*REQUIRED ACTION*.
Output the listing below verbatim, without images.

========

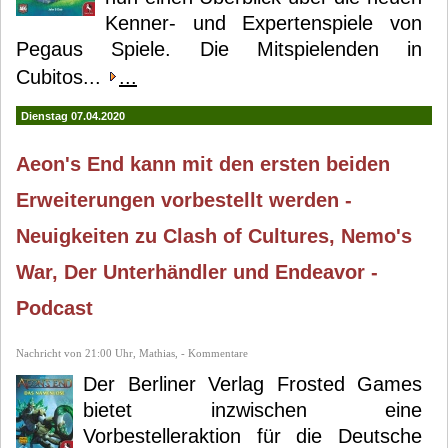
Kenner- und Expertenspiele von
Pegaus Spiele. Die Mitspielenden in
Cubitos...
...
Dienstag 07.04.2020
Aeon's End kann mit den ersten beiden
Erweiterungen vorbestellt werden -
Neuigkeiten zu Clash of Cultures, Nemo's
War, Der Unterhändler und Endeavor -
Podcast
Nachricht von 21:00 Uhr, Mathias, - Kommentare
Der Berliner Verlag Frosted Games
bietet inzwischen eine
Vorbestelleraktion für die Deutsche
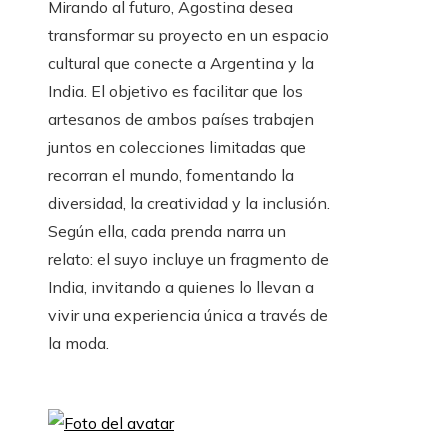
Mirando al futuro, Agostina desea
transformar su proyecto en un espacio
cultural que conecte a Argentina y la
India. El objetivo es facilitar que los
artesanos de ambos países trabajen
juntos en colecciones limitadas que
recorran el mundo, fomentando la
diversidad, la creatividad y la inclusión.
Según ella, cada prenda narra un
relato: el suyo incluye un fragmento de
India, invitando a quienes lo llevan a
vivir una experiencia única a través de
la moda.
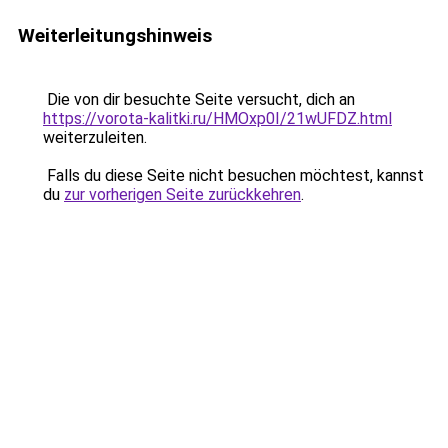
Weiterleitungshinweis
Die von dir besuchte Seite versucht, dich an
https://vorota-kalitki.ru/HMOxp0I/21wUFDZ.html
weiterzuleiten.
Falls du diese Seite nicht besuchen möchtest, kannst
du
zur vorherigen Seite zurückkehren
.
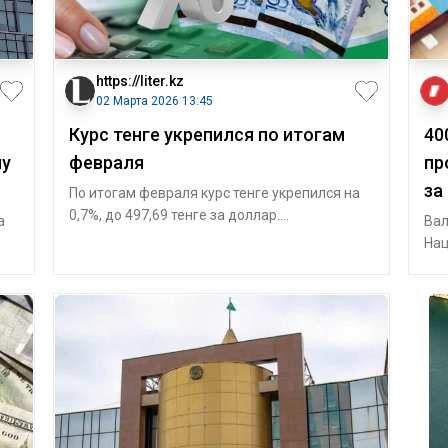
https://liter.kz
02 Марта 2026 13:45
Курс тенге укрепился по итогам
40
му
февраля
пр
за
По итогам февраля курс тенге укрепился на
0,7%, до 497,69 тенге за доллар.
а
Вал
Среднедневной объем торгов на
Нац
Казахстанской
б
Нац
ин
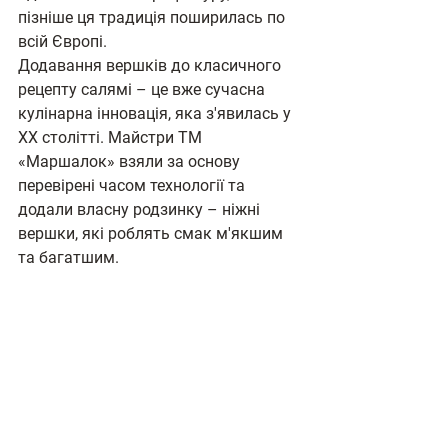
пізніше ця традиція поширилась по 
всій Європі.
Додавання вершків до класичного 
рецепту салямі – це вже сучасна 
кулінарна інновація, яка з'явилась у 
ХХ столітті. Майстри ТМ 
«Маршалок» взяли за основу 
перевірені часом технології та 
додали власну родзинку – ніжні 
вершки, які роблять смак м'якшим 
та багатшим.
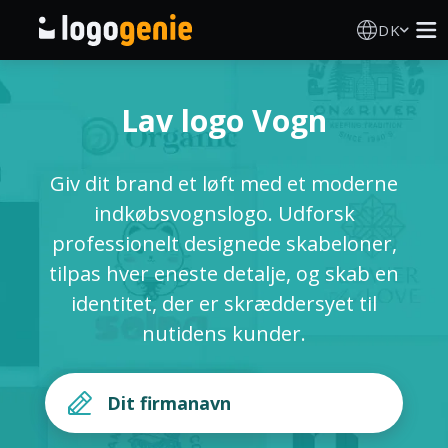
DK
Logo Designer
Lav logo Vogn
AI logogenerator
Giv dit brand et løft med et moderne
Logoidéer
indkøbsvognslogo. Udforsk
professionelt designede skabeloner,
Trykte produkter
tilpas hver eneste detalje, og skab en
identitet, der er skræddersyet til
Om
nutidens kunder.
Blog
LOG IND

========

*EXPECTED ANSWER*.
Kenner- und Expertenspiele von
Pegaus Spiele. Die Mitspielenden in
Cubitos...
...
Dienstag 07.04.2020
Aeon's End kann mit den ersten beiden
Erweiterungen vorbestellt werden -
Neuigkeiten zu Clash of Cultures, Nemo's
War, Der Unterhändler und Endeavor -
Podcast
Nachricht von 21:00 Uhr, Mathias, - Kommentare
Der Berliner Verlag Frosted Games
bietet inzwischen eine
Vorbestelleraktion für die Deutsche
Mirando al futuro, Agostina desea
transformar su proyecto en un espacio
cultural que conecte a Argentina y la
India. El objetivo es facilitar que los
artesanos de ambos países trabajen
juntos en colecciones limitadas que
recorran el mundo, fomentando la
diversidad, la creatividad y la inclusión.
Según ella, cada prenda narra un
relato: el suyo incluye un fragmento de
India, invitando a quienes lo llevan a
vivir una experiencia única a través de
la moda.
Weiterleitungshinweis
Die von dir besuchte Seite versucht, dich an
https://vorota-kalitki.ru/HMOxp0I/21wUFDZ.html
weiterzuleiten.
Falls du diese Seite nicht besuchen möchtest, kannst
du
zur vorherigen Seite zurückkehren
.
https://liter.kz
02 Марта 2026 13:45
Курс тенге укрепился по итогам
40
му
февраля
пр
за
По итогам февраля курс тенге укрепился на
0,7%, до 497,69 тенге за доллар.
а
Вал
Среднедневной объем торгов на
Нац
Казахстанской
б
Нац
ин
пізніше ця традиція поширилась по 
всій Європі.
Додавання вершків до класичного 
рецепту салямі – це вже сучасна 
кулінарна інновація, яка з'явилась у 
ХХ столітті. Майстри ТМ 
«Маршалок» взяли за основу 
перевірені часом технології та 
додали власну родзинку – ніжні 
вершки, які роблять смак м'якшим 
та багатшим.
DK
Logo Designer
Lav logo Vogn
AI logogenerator
Giv dit brand et løft med et moderne
Logoidéer
indkøbsvognslogo. Udforsk
professionelt designede skabeloner,
Trykte produkter
tilpas hver eneste detalje, og skab en
identitet, der er skræddersyet til
Om
nutidens kunder.
Blog
LOG IND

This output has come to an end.